# Volume of Tetrahedron

## Volume of Tetrahedron

Tetrahedron is a pyramid having a triangular base. Therefore,

Volume = ⅓ [(Height) x (Area of base)]

$$=\frac{1}{3}h\times \frac{1}{2}\left| \overrightarrow{AB}\times \overrightarrow{AC} \right|$$,

$$=\frac{1}{6}h\left| \overrightarrow{a}\times \overrightarrow{b}+\overrightarrow{b}\times \overrightarrow{c}+\overrightarrow{c}\times \overrightarrow{a} \right|$$,

Now h is projection of  on vector which is normal to the plane.

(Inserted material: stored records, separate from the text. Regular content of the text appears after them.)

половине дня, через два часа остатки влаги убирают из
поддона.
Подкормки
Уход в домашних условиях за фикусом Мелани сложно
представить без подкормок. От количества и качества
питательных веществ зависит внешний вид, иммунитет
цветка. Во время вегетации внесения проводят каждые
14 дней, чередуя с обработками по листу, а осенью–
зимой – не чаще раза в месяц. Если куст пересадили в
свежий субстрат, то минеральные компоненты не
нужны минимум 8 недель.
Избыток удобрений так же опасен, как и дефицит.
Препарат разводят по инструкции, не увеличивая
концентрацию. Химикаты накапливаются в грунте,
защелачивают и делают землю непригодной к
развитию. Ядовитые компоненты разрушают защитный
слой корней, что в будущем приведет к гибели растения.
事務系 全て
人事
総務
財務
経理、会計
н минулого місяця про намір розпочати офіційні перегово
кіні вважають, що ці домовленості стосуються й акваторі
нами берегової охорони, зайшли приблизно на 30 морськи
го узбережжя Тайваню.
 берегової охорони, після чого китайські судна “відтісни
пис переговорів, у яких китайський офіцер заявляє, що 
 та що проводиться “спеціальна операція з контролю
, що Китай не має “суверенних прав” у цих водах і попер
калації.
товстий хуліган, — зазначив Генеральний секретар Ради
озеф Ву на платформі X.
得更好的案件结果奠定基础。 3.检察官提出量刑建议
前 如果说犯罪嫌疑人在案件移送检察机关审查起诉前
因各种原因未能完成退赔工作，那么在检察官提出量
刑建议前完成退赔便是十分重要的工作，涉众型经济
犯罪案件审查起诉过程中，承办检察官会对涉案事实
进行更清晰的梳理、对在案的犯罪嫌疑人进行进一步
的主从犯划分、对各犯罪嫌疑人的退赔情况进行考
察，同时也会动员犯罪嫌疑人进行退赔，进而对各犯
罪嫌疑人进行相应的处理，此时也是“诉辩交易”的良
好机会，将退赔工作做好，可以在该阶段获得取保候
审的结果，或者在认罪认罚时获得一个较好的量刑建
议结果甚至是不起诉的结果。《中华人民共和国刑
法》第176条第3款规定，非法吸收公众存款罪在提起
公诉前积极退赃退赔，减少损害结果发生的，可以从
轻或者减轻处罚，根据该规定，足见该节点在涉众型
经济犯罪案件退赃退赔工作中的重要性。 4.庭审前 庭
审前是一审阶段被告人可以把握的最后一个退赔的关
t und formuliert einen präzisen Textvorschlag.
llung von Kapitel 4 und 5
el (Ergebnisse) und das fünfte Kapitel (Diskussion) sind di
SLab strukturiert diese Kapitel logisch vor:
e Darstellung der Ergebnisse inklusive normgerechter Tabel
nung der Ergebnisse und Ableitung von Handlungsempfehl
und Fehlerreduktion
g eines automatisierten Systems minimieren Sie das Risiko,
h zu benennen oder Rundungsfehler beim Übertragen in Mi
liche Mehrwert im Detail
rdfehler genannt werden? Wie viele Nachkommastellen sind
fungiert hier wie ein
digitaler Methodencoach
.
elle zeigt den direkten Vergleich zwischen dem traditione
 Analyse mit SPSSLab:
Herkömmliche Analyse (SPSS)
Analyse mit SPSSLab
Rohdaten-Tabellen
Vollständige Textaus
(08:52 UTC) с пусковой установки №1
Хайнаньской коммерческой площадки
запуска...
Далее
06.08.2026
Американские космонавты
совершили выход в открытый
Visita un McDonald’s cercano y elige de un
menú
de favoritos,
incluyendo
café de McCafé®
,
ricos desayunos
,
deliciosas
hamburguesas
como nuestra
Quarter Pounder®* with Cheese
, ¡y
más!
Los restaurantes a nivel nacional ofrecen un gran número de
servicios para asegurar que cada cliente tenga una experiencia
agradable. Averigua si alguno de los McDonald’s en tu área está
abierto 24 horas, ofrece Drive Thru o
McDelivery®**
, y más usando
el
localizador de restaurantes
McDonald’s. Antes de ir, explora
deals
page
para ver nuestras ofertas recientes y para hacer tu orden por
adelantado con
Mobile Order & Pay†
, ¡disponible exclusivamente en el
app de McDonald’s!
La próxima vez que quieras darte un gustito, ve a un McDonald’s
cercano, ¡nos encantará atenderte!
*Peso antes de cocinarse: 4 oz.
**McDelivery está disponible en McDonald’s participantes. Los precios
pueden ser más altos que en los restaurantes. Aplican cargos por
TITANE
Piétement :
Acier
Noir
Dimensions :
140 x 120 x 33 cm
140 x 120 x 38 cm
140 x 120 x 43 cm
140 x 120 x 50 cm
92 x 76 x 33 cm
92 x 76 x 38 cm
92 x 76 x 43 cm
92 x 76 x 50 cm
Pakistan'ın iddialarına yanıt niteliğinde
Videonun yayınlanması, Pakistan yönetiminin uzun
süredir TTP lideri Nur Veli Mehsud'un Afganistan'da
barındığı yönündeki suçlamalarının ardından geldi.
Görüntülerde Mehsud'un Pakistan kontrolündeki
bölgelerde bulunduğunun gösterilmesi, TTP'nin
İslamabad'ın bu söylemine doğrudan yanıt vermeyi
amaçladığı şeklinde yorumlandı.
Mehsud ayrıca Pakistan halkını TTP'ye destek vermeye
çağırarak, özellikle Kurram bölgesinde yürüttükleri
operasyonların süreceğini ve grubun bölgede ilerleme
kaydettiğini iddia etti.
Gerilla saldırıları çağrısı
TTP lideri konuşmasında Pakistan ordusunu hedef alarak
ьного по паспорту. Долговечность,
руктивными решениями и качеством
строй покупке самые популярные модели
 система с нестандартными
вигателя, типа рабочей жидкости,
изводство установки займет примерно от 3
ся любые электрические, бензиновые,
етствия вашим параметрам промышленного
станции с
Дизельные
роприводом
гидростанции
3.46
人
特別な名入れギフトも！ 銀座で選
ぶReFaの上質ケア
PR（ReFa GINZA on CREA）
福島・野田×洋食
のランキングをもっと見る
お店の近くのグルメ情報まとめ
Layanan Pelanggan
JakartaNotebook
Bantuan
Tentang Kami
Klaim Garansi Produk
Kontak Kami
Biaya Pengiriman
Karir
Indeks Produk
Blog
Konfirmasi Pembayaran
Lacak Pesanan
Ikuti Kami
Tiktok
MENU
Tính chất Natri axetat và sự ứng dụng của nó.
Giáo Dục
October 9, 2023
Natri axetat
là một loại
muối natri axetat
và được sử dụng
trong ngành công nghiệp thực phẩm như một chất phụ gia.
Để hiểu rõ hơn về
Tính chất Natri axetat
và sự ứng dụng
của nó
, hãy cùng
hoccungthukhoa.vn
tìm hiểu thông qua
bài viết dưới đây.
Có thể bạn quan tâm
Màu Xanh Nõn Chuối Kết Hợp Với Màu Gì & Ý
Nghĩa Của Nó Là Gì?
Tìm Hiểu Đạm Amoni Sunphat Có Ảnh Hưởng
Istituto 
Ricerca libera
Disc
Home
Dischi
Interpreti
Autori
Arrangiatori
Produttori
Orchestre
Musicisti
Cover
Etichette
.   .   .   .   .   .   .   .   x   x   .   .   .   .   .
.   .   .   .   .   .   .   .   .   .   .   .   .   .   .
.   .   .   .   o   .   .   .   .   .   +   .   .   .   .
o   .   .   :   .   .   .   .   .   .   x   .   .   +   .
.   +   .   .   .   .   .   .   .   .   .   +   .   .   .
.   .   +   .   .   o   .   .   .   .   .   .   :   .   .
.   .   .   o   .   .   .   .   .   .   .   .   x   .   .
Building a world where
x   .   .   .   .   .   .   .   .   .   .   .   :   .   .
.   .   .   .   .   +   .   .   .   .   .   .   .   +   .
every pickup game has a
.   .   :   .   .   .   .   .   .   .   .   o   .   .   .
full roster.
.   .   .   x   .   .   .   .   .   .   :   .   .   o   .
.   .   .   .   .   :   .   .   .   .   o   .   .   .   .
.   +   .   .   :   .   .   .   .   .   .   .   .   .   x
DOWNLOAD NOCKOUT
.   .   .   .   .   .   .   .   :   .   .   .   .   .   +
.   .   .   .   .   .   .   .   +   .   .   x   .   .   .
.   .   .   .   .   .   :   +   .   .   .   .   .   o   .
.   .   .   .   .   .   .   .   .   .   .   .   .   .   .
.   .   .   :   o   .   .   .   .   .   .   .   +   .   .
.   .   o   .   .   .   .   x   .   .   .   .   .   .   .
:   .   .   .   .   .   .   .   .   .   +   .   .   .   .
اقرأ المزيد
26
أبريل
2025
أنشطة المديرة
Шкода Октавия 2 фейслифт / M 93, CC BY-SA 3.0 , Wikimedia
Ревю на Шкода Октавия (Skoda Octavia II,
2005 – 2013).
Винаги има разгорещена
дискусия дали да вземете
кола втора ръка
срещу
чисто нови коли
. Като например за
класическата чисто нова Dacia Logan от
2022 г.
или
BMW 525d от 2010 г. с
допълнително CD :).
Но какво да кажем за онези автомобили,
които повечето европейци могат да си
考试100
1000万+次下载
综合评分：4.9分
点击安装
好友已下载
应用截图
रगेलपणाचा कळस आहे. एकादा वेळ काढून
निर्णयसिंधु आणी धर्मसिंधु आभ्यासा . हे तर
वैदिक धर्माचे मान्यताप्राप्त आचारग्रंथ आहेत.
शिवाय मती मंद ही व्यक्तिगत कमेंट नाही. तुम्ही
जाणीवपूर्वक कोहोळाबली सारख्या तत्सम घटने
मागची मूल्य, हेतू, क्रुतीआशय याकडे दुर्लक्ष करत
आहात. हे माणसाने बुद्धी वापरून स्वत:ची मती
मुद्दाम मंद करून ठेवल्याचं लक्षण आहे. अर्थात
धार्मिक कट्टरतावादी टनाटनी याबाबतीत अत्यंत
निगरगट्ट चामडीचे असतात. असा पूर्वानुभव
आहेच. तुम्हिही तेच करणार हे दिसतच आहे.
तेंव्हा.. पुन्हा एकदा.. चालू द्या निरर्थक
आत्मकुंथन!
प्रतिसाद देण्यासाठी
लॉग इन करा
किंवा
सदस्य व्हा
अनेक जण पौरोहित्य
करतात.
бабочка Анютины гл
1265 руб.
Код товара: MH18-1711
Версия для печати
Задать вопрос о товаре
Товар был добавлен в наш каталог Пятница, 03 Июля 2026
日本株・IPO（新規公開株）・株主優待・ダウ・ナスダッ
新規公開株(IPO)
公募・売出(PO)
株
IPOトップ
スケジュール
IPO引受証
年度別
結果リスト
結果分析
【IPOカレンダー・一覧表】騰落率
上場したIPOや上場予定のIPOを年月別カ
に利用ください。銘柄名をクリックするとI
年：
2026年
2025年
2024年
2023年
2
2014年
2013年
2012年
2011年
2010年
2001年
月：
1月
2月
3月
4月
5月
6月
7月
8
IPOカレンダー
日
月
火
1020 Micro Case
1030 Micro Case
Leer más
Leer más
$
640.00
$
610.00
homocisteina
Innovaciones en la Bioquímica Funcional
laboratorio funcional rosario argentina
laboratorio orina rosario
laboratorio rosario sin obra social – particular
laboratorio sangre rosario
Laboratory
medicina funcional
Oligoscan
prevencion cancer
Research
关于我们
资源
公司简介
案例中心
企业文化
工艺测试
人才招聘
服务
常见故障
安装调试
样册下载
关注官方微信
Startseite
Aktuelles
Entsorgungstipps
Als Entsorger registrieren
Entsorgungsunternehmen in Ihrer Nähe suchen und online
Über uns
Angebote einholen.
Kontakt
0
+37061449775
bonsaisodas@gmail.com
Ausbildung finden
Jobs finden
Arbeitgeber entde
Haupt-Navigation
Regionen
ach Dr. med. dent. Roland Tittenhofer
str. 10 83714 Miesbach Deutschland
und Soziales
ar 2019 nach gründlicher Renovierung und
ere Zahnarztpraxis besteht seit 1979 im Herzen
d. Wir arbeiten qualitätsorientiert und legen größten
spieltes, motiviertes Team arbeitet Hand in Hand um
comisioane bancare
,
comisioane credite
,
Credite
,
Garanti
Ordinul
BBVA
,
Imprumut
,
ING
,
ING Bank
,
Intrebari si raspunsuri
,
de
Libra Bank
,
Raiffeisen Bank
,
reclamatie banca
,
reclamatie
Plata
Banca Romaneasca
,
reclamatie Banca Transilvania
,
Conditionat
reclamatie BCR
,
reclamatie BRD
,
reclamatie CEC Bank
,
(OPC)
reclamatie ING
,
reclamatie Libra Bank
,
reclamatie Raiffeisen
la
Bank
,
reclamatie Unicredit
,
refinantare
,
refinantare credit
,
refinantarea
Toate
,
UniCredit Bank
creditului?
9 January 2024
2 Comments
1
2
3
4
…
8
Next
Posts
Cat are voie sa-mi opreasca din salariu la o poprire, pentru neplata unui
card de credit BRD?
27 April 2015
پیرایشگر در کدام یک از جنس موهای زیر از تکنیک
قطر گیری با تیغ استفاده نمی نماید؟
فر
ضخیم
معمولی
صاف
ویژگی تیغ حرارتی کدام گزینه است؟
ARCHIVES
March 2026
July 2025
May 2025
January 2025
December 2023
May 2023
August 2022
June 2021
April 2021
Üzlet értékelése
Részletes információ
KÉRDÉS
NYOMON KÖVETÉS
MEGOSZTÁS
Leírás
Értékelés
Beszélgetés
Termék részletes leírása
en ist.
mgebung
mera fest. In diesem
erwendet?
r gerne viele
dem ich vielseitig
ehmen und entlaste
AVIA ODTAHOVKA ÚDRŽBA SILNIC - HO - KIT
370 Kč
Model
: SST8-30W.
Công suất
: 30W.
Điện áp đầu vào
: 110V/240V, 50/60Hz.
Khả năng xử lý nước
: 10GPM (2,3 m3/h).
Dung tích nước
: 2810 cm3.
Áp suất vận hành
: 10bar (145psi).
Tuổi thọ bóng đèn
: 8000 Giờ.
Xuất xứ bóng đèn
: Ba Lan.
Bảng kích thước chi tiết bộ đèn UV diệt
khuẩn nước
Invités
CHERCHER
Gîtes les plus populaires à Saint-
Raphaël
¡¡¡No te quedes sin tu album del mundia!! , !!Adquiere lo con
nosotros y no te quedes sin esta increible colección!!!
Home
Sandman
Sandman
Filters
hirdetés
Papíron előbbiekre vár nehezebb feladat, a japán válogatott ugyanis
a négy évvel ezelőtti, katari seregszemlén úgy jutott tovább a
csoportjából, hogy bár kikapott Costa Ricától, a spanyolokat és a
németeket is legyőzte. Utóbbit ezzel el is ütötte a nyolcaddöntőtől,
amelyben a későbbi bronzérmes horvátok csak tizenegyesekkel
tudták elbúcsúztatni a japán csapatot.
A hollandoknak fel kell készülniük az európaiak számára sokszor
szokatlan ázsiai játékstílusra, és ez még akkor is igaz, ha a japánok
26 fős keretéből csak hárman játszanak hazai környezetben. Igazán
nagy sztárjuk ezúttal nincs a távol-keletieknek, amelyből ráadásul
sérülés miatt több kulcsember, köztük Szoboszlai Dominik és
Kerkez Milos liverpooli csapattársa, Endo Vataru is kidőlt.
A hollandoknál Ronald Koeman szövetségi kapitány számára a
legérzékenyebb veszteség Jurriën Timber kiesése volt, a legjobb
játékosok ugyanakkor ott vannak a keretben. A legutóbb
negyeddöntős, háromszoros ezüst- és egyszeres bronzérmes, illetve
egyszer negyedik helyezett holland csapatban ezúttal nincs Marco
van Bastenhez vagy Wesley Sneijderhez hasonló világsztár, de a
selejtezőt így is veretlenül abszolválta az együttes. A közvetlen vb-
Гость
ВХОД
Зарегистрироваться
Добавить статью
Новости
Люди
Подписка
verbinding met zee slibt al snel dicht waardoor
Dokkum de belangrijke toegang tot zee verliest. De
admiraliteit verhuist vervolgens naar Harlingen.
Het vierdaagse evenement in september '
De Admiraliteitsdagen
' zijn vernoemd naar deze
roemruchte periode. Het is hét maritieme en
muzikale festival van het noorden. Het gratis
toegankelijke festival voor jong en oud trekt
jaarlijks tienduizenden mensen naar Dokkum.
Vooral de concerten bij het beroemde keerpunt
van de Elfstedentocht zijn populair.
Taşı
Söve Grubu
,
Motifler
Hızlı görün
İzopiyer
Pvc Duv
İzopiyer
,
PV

Vector normal to the plane ABC is $$\overrightarrow{a}\times \overrightarrow{b}+\overrightarrow{b}\times \overrightarrow{c}+\overrightarrow{c}\times \overrightarrow{a}$$. Therefore,

$$h=\frac{\overrightarrow{a}.\left( \overrightarrow{a}\times \overrightarrow{b}+\overrightarrow{b}\times \overrightarrow{c}+\overrightarrow{c}\times \overrightarrow{a} \right)}{\left| \overrightarrow{a}\times \overrightarrow{b}+\overrightarrow{b}\times \overrightarrow{c}+\overrightarrow{c}\times \overrightarrow{a} \right|}$$,

$$=\frac{\left[ \overrightarrow{a}\ \ \overrightarrow{b}\ \ \overrightarrow{c} \right]}{\left| \overrightarrow{a}\times \overrightarrow{b}+\overrightarrow{b}\times \overrightarrow{c}+\overrightarrow{c}\times \overrightarrow{a} \right|}$$,

Volume $$=\frac{1}{6}\frac{\left[ \overrightarrow{a}\ \ \overrightarrow{b}\ \ \overrightarrow{c} \right]}{\left| \overrightarrow{a}\times \overrightarrow{b}+\overrightarrow{b}\times \overrightarrow{c}+\overrightarrow{c}\times \overrightarrow{a} \right|}\times \left| \overrightarrow{a}\times \overrightarrow{b}+\overrightarrow{b}\times \overrightarrow{c}+\overrightarrow{c}\times \overrightarrow{a} \right|$$,

$$=\frac{1}{6}\left[ \overrightarrow{a}\ \ \overrightarrow{b}\ \ \overrightarrow{c} \right]$$.